Billet invité.
Nos sociétés mettent progressivement en place les instruments d’un contrôle social sophistiqué. Alimentée par les révélations sur la NSA américaine, cette alarme a ensuite pris corps. Puis elle a été confortée en Chine, où ce contrôle s’installe dans une version accomplie, sous les auspices d’un comité ad hoc que préside Xi-Jinping, son nouvel empereur.
Les projets d’applications associant algorithmes et banques de données massives se multiplient. En vertu de l’application de ces nouvelles technologies et des progrès substantiels de l’Intelligence Artificielle, notre environnement a déjà considérablement changé. Plus inquiétant, nous ne nous en rendons même pas compte, nous n’en sommes pas la plupart du temps avertis, les recours contre des décisions pouvant nous être préjudiciables, ou le résultat d’une erreur, n’étant tout simplement pas prévus. Particulièrement sensibilisés, des juristes nous interpellent à cet égard, mais sans être entendus.
La reconnaissance faciale est au premier rang de ces nouvelles applications ambivalentes, porteuses à la fois d’un service et d’une menace. Le nouveau téléphone portable d’Apple reconnaîtra le visage de son propriétaire et le débloquera, et pas question de le déjouer en lui présentant une photographie. Rien n’interdira par contre à un policier de le braquer sur le visage d’un suspect pour pouvoir fouiller tous ses contenus ou à un voleur pour accéder sous la contrainte à des données financières. Couplée avec les réseaux de caméras de surveillance, on pressent ce que permettra la biométrie.
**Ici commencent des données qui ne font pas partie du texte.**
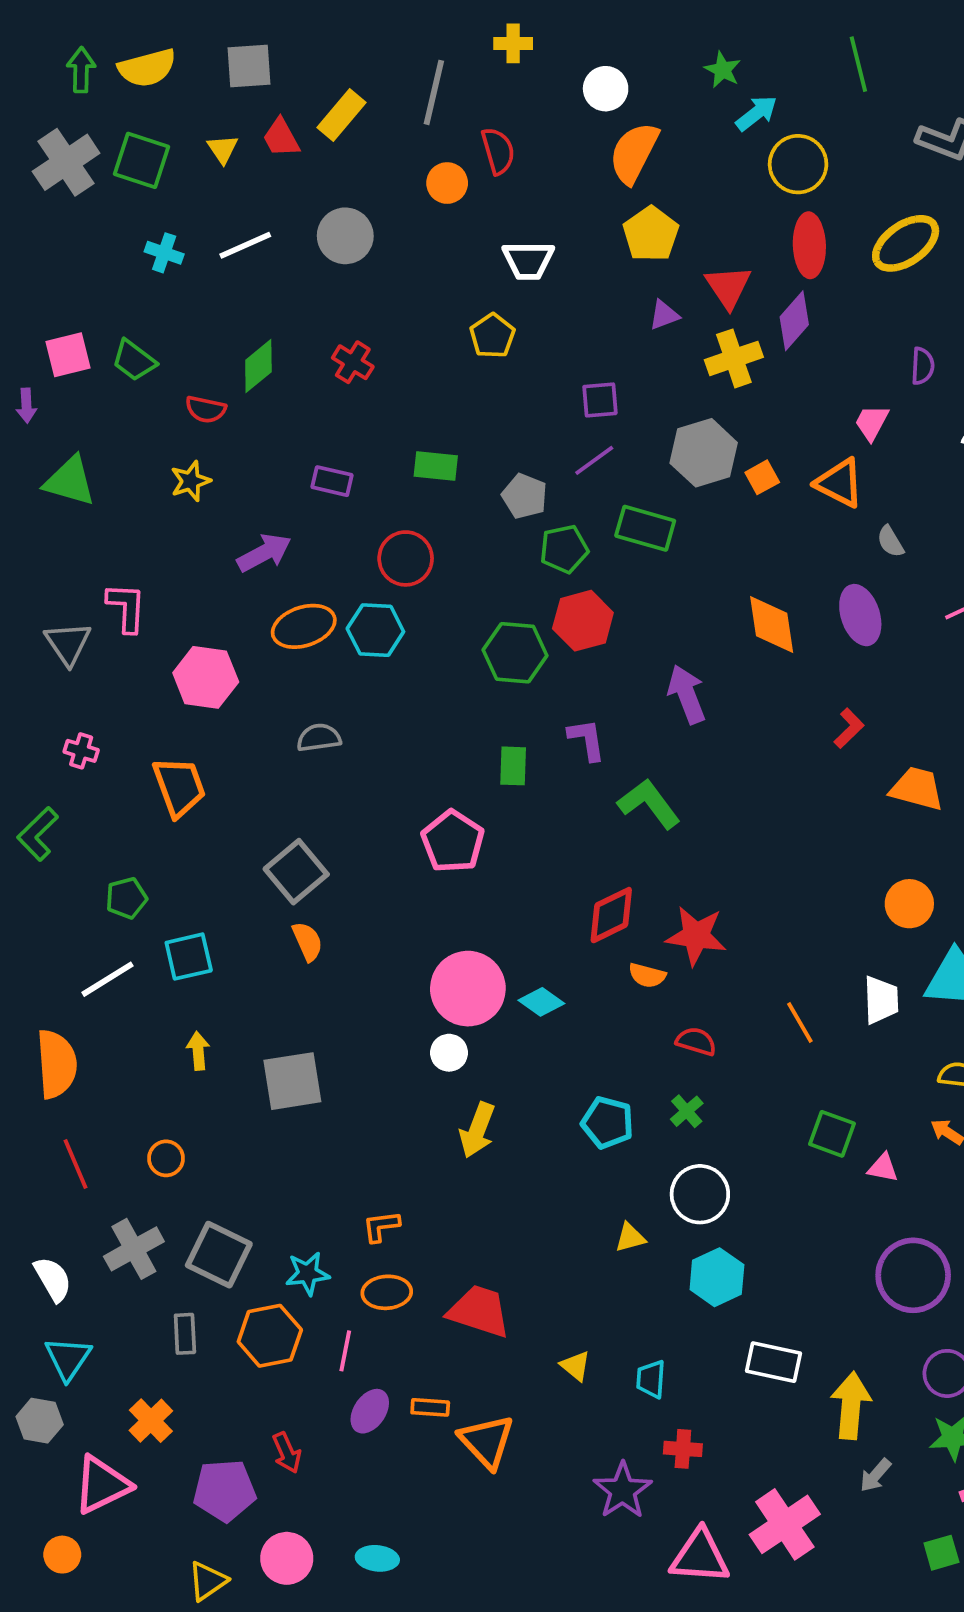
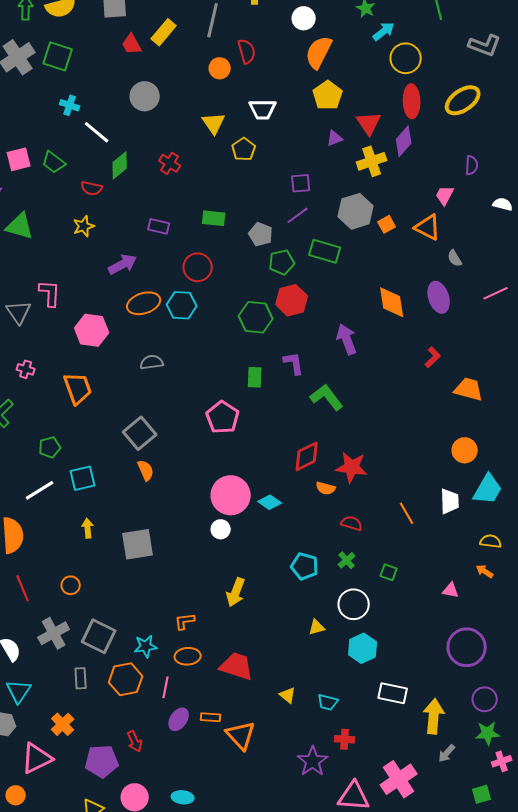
yellow triangle: (223, 149) -> (214, 123), moved, size x1.4
gray circle: (345, 236) -> (145, 96), moved
white line: (245, 245) -> (97, 132), moved, turned 64
yellow arrow: (477, 1130) -> (236, 592), moved
green square: (832, 1134) -> (389, 572), moved, size x0.7
cyan trapezoid: (651, 1379) -> (328, 702), turned -80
Mais le principal risque n’est pas là. Il réside dans la banalisation de la reconnaissance faciale, dans son utilisation marketing ainsi que policière. Très avancés, les projets chinois montrent à cet égard que les deux s’épaulent parfaitement. L’association American Civil Liberties Union (ACLU) relève que « Il y a de vraies raisons de s’inquiéter du fait que la reconnaissance faciale se fraye progressivement un chemin dans notre culture et qu’elle devienne un outil de surveillance détourné ». Des chercheurs de l’université de Georgetown de Washington ont déjà découvert qu’environ 117 millions d’adultes figuraient à leur insu dans des bases de données permettant la reconnaissance faciale utilisées par les forces de l’ordre.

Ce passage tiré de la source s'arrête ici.